FBI chief is investigated over wife's alleged abuses

WASHINGTON — WASHINGTON -- The Department of Justice is investigating allegations that FBI Director William S. Sessions permitted his wife and his special assistant to misuse power, sources familiar with the inquiry said last night.

ABC News also reported yesterday that the probe involved possible ethics violations involving government-paid travel.


Quoting sources familiar with the inquiry, the network said investigators are checking "Sessions' travel records and those of his wife, Alice, to see whether government autos, airplanes and personnel have been used for private purposes."

The misuse of power allegations range from his assistant, Sarah Munford, allegedly using her FBI credentials to try to persuade a Texas trooper not to ticket her son to Mrs. Sessions obtaining a special building pass that normally requires top secret security clearance and is reserved for assistant FBI directors.
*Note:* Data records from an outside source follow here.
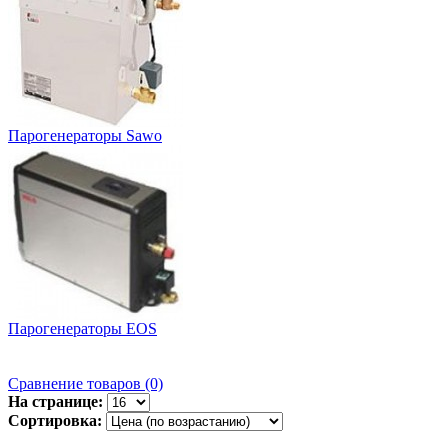
Парогенераторы Sawo
Парогенераторы EOS
Сравнение товаров (0)
На странице:
Сортировка: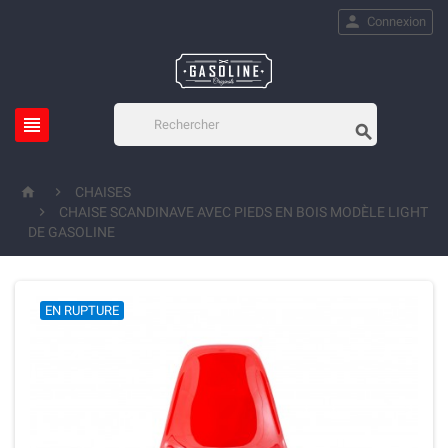

Connexion




CHAISES

CHAISE SCANDINAVE AVEC PIEDS EN BOIS MODÈLE LIGHT
DE GASOLINE
EN RUPTURE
Mr. Sessions confirmed in a telephone interview with Reuters last night that an inquiry had begun.

"I can confirm that there is an inquiry, but beyond that I cannot comment," he said.

Spokesmen for the FBI and for the attorney general declined to comment.
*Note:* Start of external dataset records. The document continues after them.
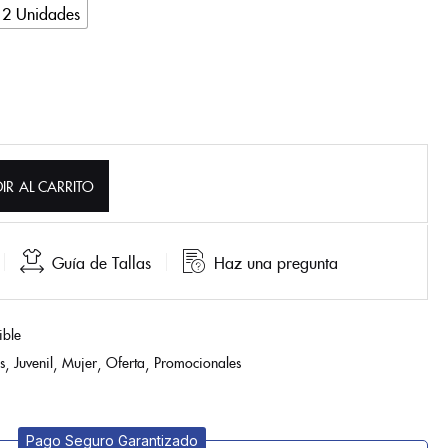
12 Unidades
IR AL CARRITO
Guía de Tallas
Haz una pregunta
ible
s
Juvenil
Mujer
Oferta
Promocionales
Pago Seguro Garantizado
Ron Kessler, author of a book on the FBI, said yesterday that the allegations were detailed in an eight-page letter he wrote to the FBI on June 24 when he was seeking to interview Mr. Sessions on the charges.

Mr. Kessler said that none of the misconduct allegations involves Mr. Sessions. "He's so careful that he retains paper clips on FBI documents sent to him and returns them to the bureau," Mr. Kessler said.